Dutch designer Ulrich Schwanitz recently printed up the impossible, using a 3D printer to create the Penrose Triangle, a famous optical illusion.
The achievement created a little buzz in design circles, but since Schwanitz refused to reveal his design, admirers were left with just a few tantalizing screen shots. The Dutch dynamo did post a video of his Penrose Triangle being fabricated and made the object available on New York based Shapeways for $70 bucks.
A few weeks later, a former Shapeways intern named Artur Tchoukanov watched the video and cracked the code on how to print the Penrose. He uploaded a set of instructions that would let anyone create the shape to Thingaverse, an open source site dedicated to 3D printing. Boing Boing reblogged the story and Cory Doctorow mistakenly credited Tchoukanov as the originator of the design.
Schwanitz, feeling his copyright had been infringed, posted a take down notice to Thingaverse, which complied. “For better or worse, we’ve hit a milestone in the history of digital fabrication,” Thingaverse and Makerbot founder Bre Pettis told Ars Technica.
A weekend of back and forth sniping ensued. It wasn’t just the fact that this was a community typically committed to sharing ideas. It was also the first time such a legal threat had been leveled at this sort of DIY 3D printing.
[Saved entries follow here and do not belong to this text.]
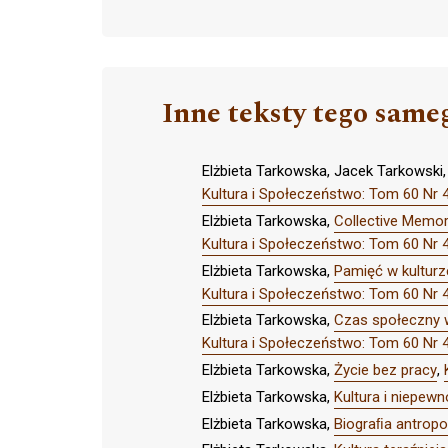
Inne teksty tego same
Elżbieta Tarkowska, Jacek Tarkowski
Kultura i Społeczeństwo: Tom 60 
Elżbieta Tarkowska,
Collective Memory
Kultura i Społeczeństwo: Tom 60 
Elżbieta Tarkowska,
Pamięć w kulturz
Kultura i Społeczeństwo: Tom 60 
Elżbieta Tarkowska,
Czas społeczny w
Kultura i Społeczeństwo: Tom 60 
Elżbieta Tarkowska,
Życie bez pracy
,
Elżbieta Tarkowska,
Kultura i niepew
Elżbieta Tarkowska,
Biograﬁa antropol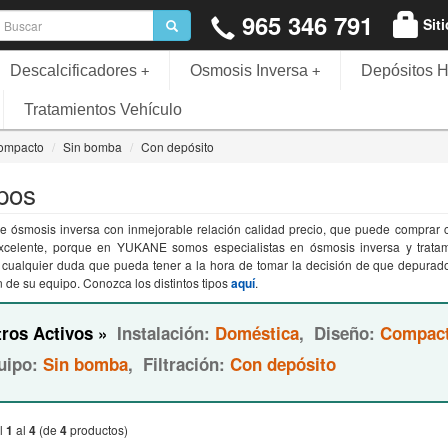
965 346 791
Sit
Descalcificadores
Osmosis Inversa
Depósitos H
+
+
Tratamientos Vehículo
ompacto
Sin bomba
Con depósito
pos
e ósmosis inversa con inmejorable relación calidad precio, que puede comprar co
excelente, porque en YUKANE somos especialistas en ósmosis inversa y trata
e cualquier duda que pueda tener a la hora de tomar la decisión de que depurad
n de su equipo. Conozca los distintos tipos
aquí
.
tros Activos »
Instalación:
Doméstica
,
Diseño:
Compac
uipo:
Sin bomba
,
Filtración:
Con depósito
l
1
al
4
(de
4
productos)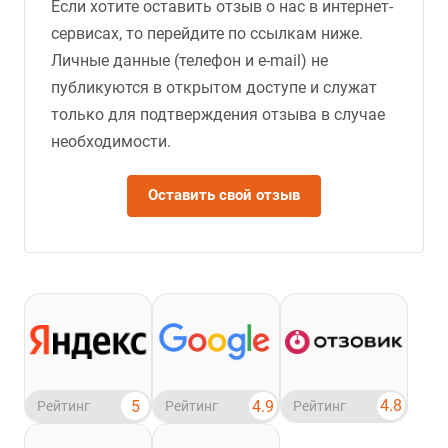
Если хотите оставить отзыв о нас в интернет-
сервисах, то перейдите по ссылкам ниже.
Личные данные (телефон и e-mail) не
публикуются в открытом доступе и служат
только для подтверждения отзыва в случае
необходимости.
Оставить свой отзыв
4.8
5
4.9
Рейтинг
Рейтинг
Рейтинг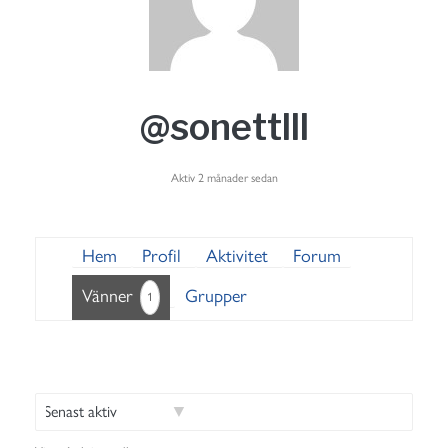
@sonettlll
Aktiv 2 månader sedan
Hem
Profil
Aktivitet
Forum
Vänner
Grupper
1
V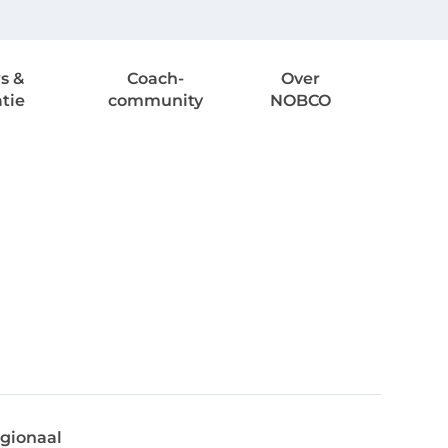
s &
Coach-
Over
atie
community
NOBCO
gionaal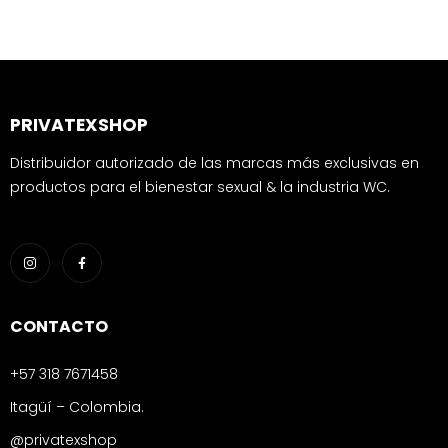
PRIVATEXSHOP
Distribuidor autorizado de las marcas más exclusivas en
productos para el bienestar sexual & la industria WC.
CONTACTO
+57 318 7671458
Itagüí – Colombia.
@privatexshop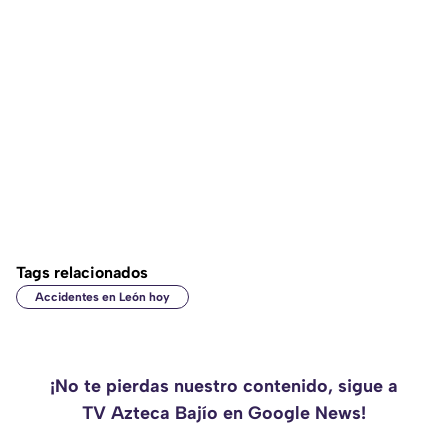
Tags relacionados
Accidentes en León hoy
¡No te pierdas nuestro contenido, sigue a
TV Azteca Bajío en Google News!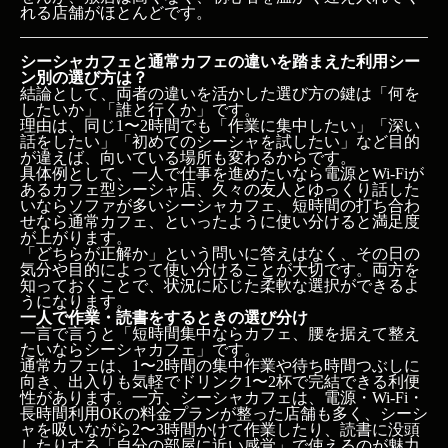
Q3. 非喫煙者でもシーシャカフェを楽しめますか？
れる店舗がほとんどです。
Q4. シーシャカフェの平均的な滞在時間はどれくら
いですか？
シーシャカフェと通常カフェの違いを踏まえた利用シー
Q5. 料金は通常カフェと比べて高いですか？
ン別の選び方は？
Q6. デートにはどちらが向いていますか？
結論として、両者の違いを活かした選び方の鍵は「何を
Q7. 初めてシーシャを吸うなら、バーとカフェどち
したいか」「誰と行くか」です。
らが良いですか？
理由は、同じ1〜2時間でも「作業に集中したい」「深い
Q8. シーシャカフェで作業しても失礼になりません
話をしたい」「初めてのシーシャを試したい」など目的
が違えば、向いている場所も変わるからです。
か？
具体例として、一人で仕事を進めたいなら電源とWi-Fiが
Q9. シーシャを吸わずドリンクだけ頼んでも良いで
あるカフェ型シーシャ店、久々の友人とゆっくり話した
すか？
いならソファが多いシーシャカフェ、短時間の打ち合わ
Q10. シーシャカフェと「シーシャバー」の違いは何
せなら通常カフェ、といったように使い分けると満足度
ですか？
が上がります。
「どちらが正解か」という問いに答えはなく、その日の
まとめ
気分や目的によって使い分けることが大切です。両方を
知っておくことで、状況に応じた柔軟な選択ができるよ
うになります。
一人で作業・読書をするときの選び分け
一言で言うと「短時間集中ならカフェ、腰を据えて整え
たいならシーシャカフェ」です。
通常カフェは、1〜2時間の集中作業や待ち時間つぶしに
向き、出入りも気軽でドリンク1〜2杯で完結できる利便
性があります。一方、シーシャカフェは、電源・Wi-Fi・
長時間利用OKの料金プランが整った店舗も多く、シーシ
ャを吸いながら2〜3時間かけて作業したり、読書に没頭
したりする「自分の部屋に近い感覚」で使えるのが魅力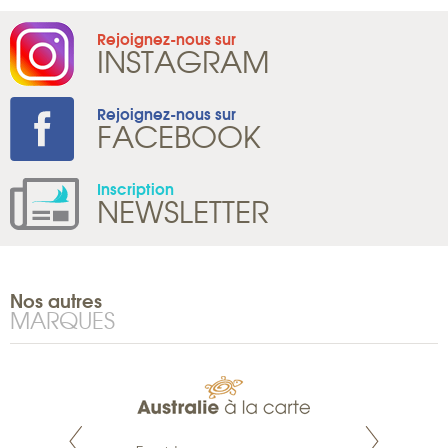
Rejoignez-nous sur
INSTAGRAM
Rejoignez-nous sur
FACEBOOK
Inscription
NEWSLETTER
Nos autres
MARQUES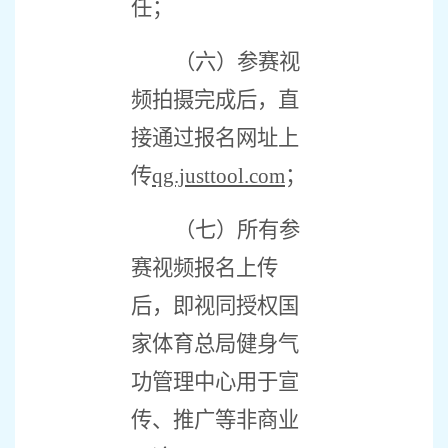
任；
（六）参赛视
频拍摄完成后，直
接通过报名网址上
传
qg.justtool.com
；
（七）所有参
赛视频报名上传
后，即视同授权国
家体育总局健身气
功管理中心用于宣
传、推广等非商业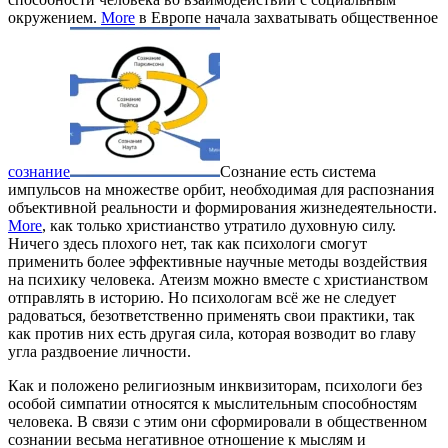
окружением.
More
в Европе начала захватывать общественное
сознание
Сознание есть система
импульсов на множестве орбит, необходимая для распознания
объективной реальности и формирования жизнедеятельности.
More
, как только христианство утратило духовную силу.
Ничего здесь плохого нет, так как психологи смогут
применить более эффективные научные методы воздействия
на психику человека. Атеизм можно вместе с христианством
отправлять в историю. Но психологам всё же не следует
радоваться, безответственно применять свои практики, так
как против них есть другая сила, которая возводит во главу
угла раздвоение личности.
Как и положено религиозным инквизиторам, психологи без
особой симпатии относятся к мыслительным способностям
человека. В связи с этим они сформировали в общественном
сознании весьма негативное отношение к мыслям и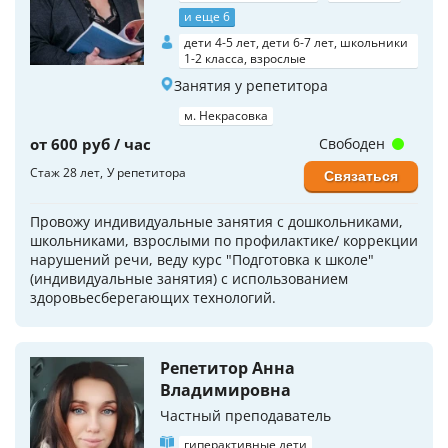
и еще 6
дети 4-5 лет, дети 6-7 лет, школьники
1-2 класса, взрослые
Занятия у репетитора
м. Некрасовка
от 600 руб / час
Свободен
Стаж 28 лет
У репетитора
Связаться
Провожу индивидуальные занятия с дошкольниками,
школьниками, взрослыми по профилактике/ коррекции
нарушений речи, веду курс "Подготовка к школе"
(индивидуальные занятия) с использованием
здоровьесберегающих технологий.
Репетитор Анна
Владимировна
Частный преподаватель
гиперактивные дети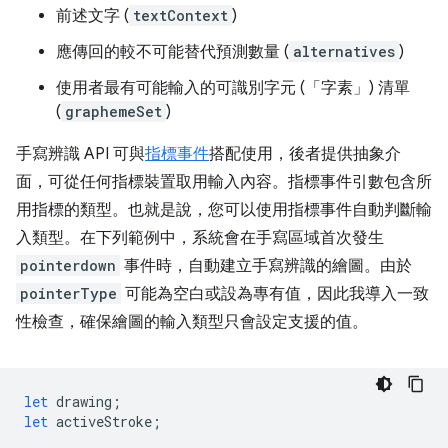
前述文字 (
textContext
)
應傳回的較不可能替代預測數量 (
alternatives
)
使用者最有可能輸入的可識別字元 (「字素」) 清單
(
graphemeSet
)
手寫辨識 API 可與
指標事件
搭配使用，後者提供抽象介
面，可從任何指標裝置取用輸入內容。指標事件引數包含所
用指標的類型。也就是說，您可以使用指標事件自動判斷輸
入類型。在下列範例中，系統會在手寫區域首次發生
pointerdown
事件時，自動建立手寫辨識的繪圖。由於
pointerType
可能為空白或設為專有值，因此我導入一致
性檢查，確保繪圖的輸入類型只會設定支援的值。
let
drawing
;
let
activeStroke
;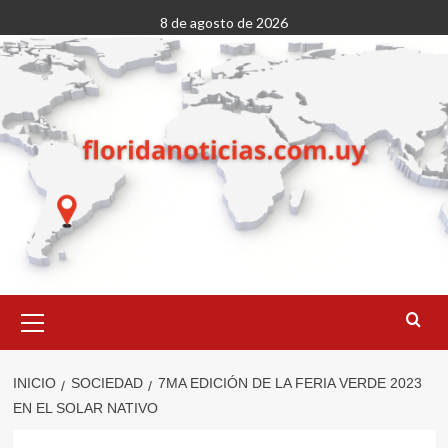
Saltar
8 de agosto de 2026
al
contenido
Menú
primario
INICIO
SOCIEDAD
7MA EDICIÓN DE LA FERIA VERDE 2023
EN EL SOLAR NATIVO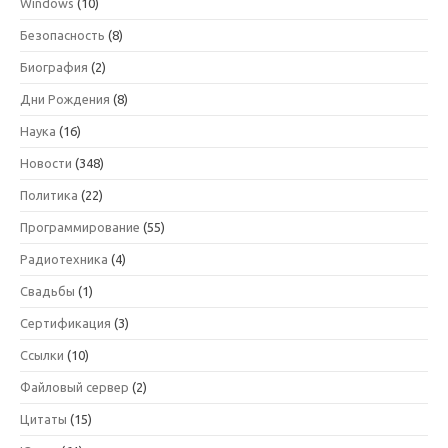
Windows
(10)
Безопасность
(8)
Биография
(2)
Дни Рождения
(8)
Наука
(16)
Новости
(348)
Политика
(22)
Программирование
(55)
Радиотехника
(4)
Свадьбы
(1)
Сертификация
(3)
Ссылки
(10)
Файловый сервер
(2)
Цитаты
(15)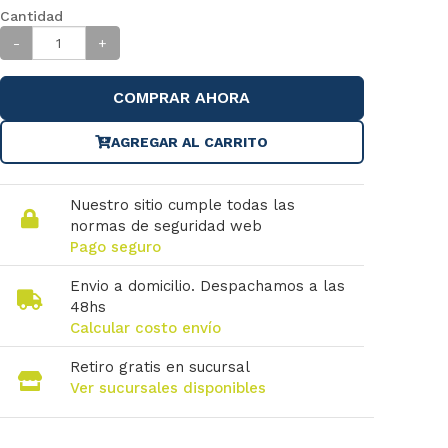
Cantidad
-
+
COMPRAR AHORA
AGREGAR AL CARRITO
Nuestro sitio cumple todas las
normas de seguridad web
Pago seguro
Envio a domicilio. Despachamos a las
48hs
Calcular costo envío
Retiro gratis en sucursal
Ver sucursales disponibles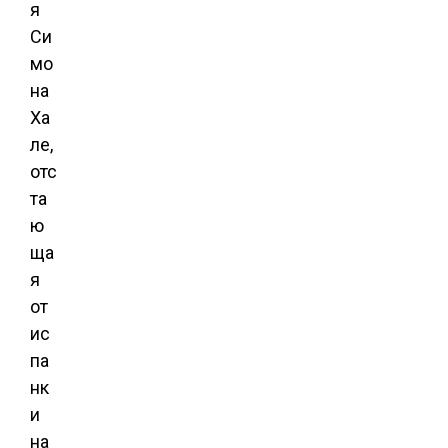
я
Си
мо
на
Ха
ле,
отс
та
ю
ща
я
от
ис
па
нк
и
на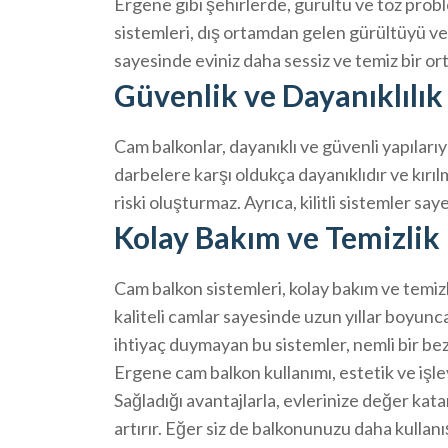
Ergene gibi şehirlerde, gürültü ve toz prob
sistemleri, dış ortamdan gelen gürültüyü ve 
sayesinde eviniz daha sessiz ve temiz bir ort
Güvenlik ve Dayanıklılık
Cam balkonlar, dayanıklı ve güvenli yapılarıy
darbelere karşı oldukça dayanıklıdır ve kır
riski oluşturmaz. Ayrıca, kilitli sistemler say
Kolay Bakım ve Temizlik
Cam balkon sistemleri, kolay bakım ve temiz
kaliteli camlar sayesinde uzun yıllar boyunca 
ihtiyaç duymayan bu sistemler, nemli bir bez
Ergene cam balkon kullanımı, estetik ve işl
Sağladığı avantajlarla, evlerinize değer kat
artırır. Eğer siz de balkonunuzu daha kullanı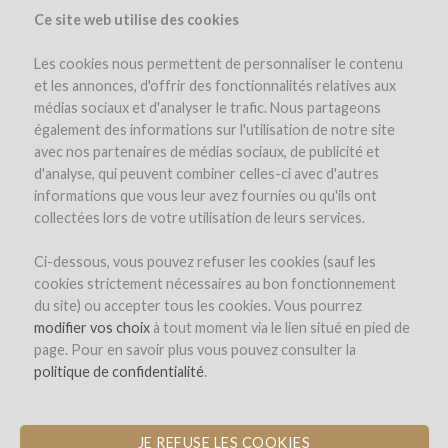
Ce site web utilise des cookies
Les cookies nous permettent de personnaliser le contenu
et les annonces, d'offrir des fonctionnalités relatives aux
médias sociaux et d'analyser le trafic. Nous partageons
le projet
l'équipe
détails du projet
les avantages
avis d'experts
également des informations sur l'utilisation de notre site
détails de l'investissement
détails de l'opération
avec nos partenaires de médias sociaux, de publicité et
d'analyse, qui peuvent combiner celles-ci avec d'autres
informations que vous leur avez fournies ou qu'ils ont
collectées lors de votre utilisation de leurs services.
Ci-dessous, vous pouvez refuser les cookies (sauf les
cookies strictement nécessaires au bon fonctionnement
du site) ou accepter tous les cookies. Vous pourrez
Domaine de Bellene
modifier vos choix
à tout moment via le lien situé en pied de
page. Pour en savoir plus vous pouvez consulter la
RESTRUCTURATION DU VIGNOBLE
politique de confidentialité
.
ET NOUVELLES PLANTATIONS
JE REFUSE LES COOKIES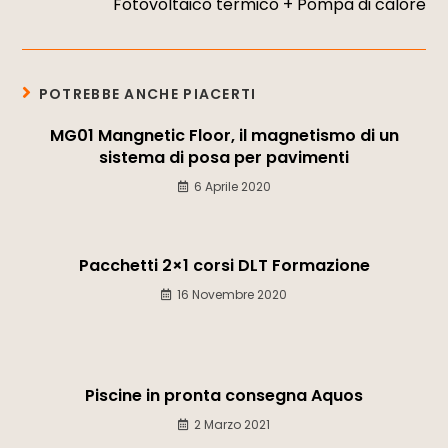
Fotovoltaico termico + Pompa di calore
POTREBBE ANCHE PIACERTI
MG01 Mangnetic Floor, il magnetismo di un
sistema di posa per pavimenti
6 Aprile 2020
Pacchetti 2×1 corsi DLT Formazione
16 Novembre 2020
Piscine in pronta consegna Aquos
2 Marzo 2021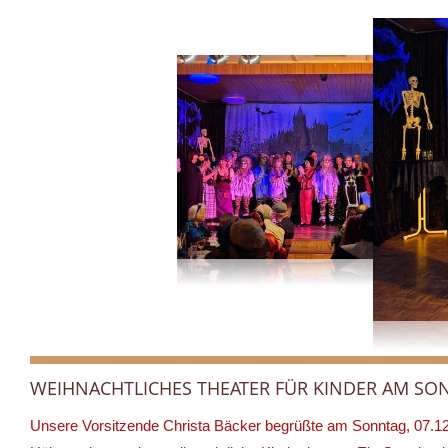
WEIHNACHTLICHES THEATER FÜR KINDER AM SONN
Unsere Vorsitzende Christa Bäcker begrüßte am Sonntag, 07.12.,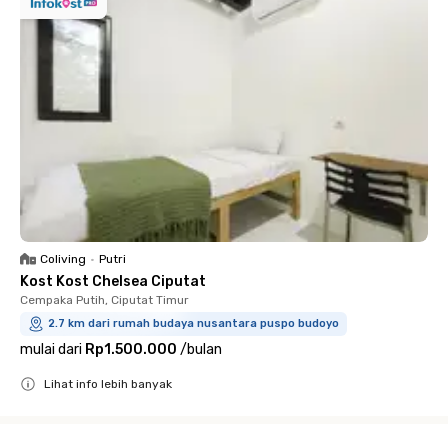
Coliving
•
Putri
Kost Kost Chelsea Ciputat
Cempaka Putih, Ciputat Timur
2.7 km dari rumah budaya nusantara puspo budoyo
mulai dari
Rp1.500.000
/
bulan
Lihat info lebih banyak
Close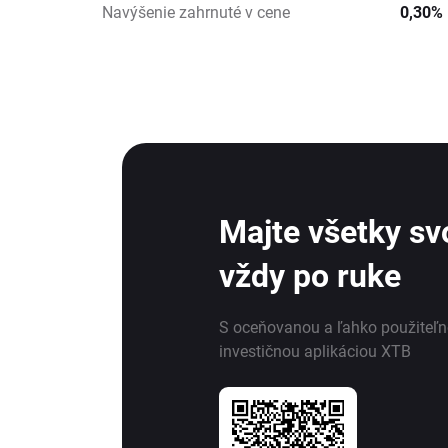
Navýšenie zahrnuté v cene
0,30%
Majte všetky svo
vždy po ruke
S oceňovanou a ľahko použiteľ
investičnou aplikáciou XTB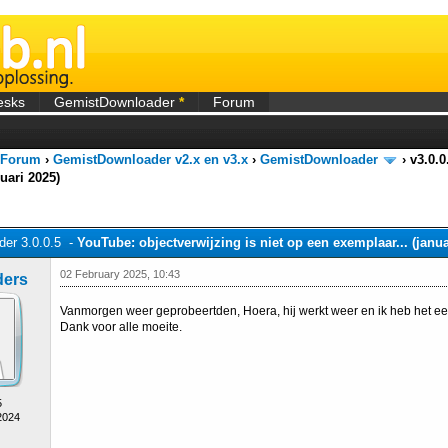
esks
GemistDownloader
*
Forum
 Forum
›
GemistDownloader v2.x en v3.x
›
GemistDownloader
›
v3.0.0
uari 2025)
er 3.0.0.5 -
YouTube: objectverwijzing is niet op een exemplaar... (janua
02 February 2025, 10:43
ders
Vanmorgen weer geprobeertden, Hoera, hij werkt weer en ik heb het e
Dank voor alle moeite.
5
2024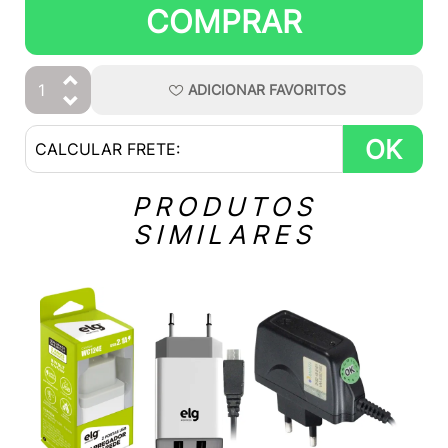
COMPRAR
ADICIONAR
FAVORITOS
OK
PRODUTOS
SIMILARES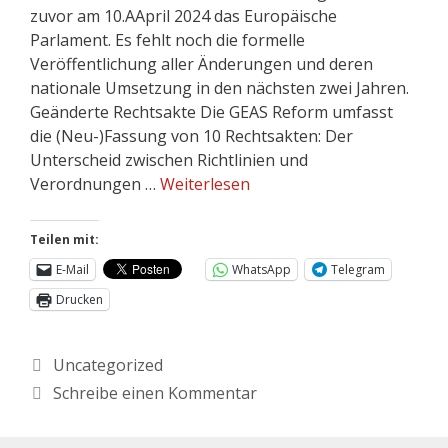
zuvor am 10.AApril 2024 das Europäische
Parlament. Es fehlt noch die formelle
Veröffentlichung aller Änderungen und deren
nationale Umsetzung in den nächsten zwei Jahren.
Geänderte Rechtsakte Die GEAS Reform umfasst
die (Neu-)Fassung von 10 Rechtsakten: Der
Unterscheid zwischen Richtlinien und
Verordnungen …
Weiterlesen
Teilen mit:
E-Mail
WhatsApp
Telegram
Drucken
Uncategorized
Schreibe einen Kommentar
“We have of course seen precedents with music, game and movies being pirated and shared, but the relatively small size of the community make this a little more intimate. The fact that this is being played out between two or three people, but watched by many more, who are all passionately involved in pushing design forward with 3D printing may have fueled this to move into a awkward position incredibly quickly, all unfolding within two weeks.” wrote the folks at Shapeways. “It has raised serious issues that we need to discuss as a community to ensure the vibrancy and innovation is not crippled by legal interference.”